*Data for the task*.
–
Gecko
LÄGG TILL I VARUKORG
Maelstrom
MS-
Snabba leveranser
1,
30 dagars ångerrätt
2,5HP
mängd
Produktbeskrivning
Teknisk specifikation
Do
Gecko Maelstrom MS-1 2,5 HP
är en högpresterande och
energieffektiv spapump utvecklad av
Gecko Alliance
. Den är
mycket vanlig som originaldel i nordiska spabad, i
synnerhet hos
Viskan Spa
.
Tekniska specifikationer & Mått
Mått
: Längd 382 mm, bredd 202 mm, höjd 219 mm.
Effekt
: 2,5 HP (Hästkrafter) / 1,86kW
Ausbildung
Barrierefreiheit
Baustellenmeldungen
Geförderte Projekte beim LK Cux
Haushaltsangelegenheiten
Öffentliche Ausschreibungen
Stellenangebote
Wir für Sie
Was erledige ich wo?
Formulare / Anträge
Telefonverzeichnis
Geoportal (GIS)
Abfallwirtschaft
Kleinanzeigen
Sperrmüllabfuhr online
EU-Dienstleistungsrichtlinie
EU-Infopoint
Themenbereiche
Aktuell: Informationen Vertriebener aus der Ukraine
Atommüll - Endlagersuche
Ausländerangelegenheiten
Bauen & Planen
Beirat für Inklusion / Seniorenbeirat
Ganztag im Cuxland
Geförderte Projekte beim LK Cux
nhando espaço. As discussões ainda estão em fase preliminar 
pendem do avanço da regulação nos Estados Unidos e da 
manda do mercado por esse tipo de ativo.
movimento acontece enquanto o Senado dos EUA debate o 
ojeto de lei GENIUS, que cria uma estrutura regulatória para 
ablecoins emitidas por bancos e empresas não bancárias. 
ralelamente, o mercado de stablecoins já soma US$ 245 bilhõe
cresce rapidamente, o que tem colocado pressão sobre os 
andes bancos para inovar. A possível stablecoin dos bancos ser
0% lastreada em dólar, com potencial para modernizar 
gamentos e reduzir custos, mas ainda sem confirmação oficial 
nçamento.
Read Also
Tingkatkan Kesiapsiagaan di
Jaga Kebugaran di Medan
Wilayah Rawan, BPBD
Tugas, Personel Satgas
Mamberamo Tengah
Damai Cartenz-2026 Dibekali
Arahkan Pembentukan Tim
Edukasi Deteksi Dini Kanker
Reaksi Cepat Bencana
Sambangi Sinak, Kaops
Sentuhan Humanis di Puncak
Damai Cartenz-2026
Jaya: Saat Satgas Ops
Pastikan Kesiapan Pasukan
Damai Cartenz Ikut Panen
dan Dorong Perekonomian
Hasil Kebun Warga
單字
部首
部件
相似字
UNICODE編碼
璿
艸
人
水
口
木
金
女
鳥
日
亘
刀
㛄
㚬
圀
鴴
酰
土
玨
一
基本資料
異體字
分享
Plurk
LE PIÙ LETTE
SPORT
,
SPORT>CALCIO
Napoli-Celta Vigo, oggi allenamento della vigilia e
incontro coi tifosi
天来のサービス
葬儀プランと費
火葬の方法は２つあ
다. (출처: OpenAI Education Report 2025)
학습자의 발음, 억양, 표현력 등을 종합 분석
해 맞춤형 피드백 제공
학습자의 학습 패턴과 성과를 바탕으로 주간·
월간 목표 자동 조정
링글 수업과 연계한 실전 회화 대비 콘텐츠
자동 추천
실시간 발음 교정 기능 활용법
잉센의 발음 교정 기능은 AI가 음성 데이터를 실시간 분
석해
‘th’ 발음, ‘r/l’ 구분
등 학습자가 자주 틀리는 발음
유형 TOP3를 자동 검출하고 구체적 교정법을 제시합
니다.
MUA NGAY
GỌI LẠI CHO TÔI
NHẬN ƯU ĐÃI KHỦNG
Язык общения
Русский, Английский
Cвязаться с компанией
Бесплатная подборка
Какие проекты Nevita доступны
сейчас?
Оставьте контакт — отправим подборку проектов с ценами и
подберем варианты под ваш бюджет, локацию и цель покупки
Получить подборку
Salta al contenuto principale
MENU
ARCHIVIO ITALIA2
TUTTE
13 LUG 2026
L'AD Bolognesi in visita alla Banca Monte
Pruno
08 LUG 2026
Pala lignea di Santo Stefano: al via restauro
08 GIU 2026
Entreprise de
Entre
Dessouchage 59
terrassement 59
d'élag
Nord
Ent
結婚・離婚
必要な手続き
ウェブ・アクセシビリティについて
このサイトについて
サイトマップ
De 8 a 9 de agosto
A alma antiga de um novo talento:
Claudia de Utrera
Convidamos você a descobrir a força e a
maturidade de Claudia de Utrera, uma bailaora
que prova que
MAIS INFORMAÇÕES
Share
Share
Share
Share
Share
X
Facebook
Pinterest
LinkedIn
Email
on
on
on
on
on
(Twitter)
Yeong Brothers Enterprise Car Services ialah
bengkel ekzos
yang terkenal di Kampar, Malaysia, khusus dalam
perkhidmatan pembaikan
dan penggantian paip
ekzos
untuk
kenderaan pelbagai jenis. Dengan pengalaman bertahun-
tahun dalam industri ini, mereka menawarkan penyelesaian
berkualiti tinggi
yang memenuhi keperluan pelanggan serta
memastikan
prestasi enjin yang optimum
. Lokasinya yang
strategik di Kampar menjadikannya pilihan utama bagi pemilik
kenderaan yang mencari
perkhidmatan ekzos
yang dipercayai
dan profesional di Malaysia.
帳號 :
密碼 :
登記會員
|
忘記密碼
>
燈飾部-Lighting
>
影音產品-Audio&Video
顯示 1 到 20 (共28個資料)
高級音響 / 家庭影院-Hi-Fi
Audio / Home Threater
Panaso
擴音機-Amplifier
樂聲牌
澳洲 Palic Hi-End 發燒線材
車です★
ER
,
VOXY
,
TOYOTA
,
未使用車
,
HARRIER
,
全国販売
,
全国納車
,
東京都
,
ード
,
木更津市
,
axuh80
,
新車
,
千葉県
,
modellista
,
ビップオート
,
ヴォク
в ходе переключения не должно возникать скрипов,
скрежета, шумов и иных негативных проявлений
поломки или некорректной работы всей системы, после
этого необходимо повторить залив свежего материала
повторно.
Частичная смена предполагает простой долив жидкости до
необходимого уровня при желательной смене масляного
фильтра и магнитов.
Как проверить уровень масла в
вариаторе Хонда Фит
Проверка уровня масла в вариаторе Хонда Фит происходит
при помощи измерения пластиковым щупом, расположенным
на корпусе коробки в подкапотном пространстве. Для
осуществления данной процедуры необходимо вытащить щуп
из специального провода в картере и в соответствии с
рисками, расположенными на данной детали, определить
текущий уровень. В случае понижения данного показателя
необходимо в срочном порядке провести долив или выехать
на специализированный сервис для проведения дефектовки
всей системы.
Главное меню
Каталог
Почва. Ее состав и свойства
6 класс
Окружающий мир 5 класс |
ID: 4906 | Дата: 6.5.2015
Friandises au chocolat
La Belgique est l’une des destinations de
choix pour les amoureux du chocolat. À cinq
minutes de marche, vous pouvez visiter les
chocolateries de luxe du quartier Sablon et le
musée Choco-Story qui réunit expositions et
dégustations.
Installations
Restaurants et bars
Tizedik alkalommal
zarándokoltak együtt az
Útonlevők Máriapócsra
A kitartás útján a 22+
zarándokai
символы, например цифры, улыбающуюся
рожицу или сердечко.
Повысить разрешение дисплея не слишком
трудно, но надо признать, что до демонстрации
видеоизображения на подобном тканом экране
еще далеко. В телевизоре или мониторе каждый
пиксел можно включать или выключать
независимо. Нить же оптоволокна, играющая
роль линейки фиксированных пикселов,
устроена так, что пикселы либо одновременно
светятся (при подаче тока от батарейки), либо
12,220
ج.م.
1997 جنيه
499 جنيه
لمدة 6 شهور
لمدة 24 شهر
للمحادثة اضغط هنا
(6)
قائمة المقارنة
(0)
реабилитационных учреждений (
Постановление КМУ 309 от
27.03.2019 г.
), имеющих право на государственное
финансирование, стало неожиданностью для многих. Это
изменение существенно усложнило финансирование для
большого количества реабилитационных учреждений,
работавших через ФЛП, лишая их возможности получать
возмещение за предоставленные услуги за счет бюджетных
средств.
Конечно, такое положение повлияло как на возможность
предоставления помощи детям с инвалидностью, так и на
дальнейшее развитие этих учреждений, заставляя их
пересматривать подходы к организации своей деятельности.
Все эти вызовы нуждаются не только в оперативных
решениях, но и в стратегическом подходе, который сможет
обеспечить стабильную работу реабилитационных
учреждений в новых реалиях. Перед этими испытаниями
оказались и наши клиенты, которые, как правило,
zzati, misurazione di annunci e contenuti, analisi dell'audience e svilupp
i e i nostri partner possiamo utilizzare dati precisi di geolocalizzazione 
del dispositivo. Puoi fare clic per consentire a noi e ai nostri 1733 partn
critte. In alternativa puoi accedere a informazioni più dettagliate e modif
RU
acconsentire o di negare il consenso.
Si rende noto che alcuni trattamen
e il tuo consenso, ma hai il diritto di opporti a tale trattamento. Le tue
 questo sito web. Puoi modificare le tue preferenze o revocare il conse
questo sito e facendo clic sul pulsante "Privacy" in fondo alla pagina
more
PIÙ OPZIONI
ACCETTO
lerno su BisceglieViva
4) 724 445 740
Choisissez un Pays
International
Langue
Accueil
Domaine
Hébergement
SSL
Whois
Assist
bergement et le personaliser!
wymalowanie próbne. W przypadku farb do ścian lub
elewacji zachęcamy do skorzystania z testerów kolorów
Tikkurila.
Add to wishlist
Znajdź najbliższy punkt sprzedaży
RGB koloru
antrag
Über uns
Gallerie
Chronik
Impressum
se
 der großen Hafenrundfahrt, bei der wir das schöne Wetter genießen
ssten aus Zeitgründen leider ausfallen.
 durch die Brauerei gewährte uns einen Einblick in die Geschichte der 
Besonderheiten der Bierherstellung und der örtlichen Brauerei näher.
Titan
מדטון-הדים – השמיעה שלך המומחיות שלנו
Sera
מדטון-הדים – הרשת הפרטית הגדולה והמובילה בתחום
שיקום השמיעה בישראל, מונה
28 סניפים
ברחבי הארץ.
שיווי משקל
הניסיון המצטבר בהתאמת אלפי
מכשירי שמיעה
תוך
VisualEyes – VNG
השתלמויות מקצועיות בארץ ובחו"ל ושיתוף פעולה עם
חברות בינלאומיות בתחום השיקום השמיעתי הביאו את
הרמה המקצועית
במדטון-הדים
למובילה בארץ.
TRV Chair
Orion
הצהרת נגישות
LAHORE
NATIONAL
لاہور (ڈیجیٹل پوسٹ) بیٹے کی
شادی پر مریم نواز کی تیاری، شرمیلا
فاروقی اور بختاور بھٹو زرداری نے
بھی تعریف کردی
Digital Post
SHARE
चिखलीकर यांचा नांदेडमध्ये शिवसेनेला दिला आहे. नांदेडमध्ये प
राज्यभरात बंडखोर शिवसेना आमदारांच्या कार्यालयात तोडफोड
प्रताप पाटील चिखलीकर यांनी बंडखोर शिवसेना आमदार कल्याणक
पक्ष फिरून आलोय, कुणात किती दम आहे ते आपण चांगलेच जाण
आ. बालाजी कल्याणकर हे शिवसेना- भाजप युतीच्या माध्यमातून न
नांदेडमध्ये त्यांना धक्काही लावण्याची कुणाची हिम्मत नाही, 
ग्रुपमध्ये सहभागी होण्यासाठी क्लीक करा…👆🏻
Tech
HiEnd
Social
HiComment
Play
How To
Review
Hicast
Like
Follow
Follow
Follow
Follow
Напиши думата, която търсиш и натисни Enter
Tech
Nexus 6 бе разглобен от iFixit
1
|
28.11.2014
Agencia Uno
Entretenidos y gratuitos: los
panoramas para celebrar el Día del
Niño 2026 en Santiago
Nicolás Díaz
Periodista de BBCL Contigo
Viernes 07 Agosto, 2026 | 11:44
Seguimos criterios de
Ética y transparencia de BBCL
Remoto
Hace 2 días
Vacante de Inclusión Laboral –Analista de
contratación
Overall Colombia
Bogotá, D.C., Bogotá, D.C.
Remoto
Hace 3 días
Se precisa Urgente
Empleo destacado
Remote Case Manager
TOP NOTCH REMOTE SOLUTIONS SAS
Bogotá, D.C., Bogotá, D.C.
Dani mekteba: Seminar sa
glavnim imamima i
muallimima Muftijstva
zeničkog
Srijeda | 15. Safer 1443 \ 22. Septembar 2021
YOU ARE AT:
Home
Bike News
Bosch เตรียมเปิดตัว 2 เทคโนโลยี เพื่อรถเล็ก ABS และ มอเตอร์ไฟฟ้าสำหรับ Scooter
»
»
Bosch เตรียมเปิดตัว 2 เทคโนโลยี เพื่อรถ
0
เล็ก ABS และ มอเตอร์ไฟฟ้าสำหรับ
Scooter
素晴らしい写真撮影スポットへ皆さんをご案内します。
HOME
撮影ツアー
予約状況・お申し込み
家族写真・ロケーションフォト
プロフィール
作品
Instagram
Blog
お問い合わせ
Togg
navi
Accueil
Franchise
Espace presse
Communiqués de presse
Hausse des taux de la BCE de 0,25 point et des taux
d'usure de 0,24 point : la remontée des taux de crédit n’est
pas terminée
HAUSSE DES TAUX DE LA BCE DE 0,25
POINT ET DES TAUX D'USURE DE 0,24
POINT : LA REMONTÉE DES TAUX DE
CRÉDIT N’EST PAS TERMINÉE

*Try it*. Within the material above, show every line that includes "mercado".

*Result for this exercise*.
manda do mercado por esse tipo de ativo.
ralelamente, o mercado de stablecoins já soma US$ 245 bilhõe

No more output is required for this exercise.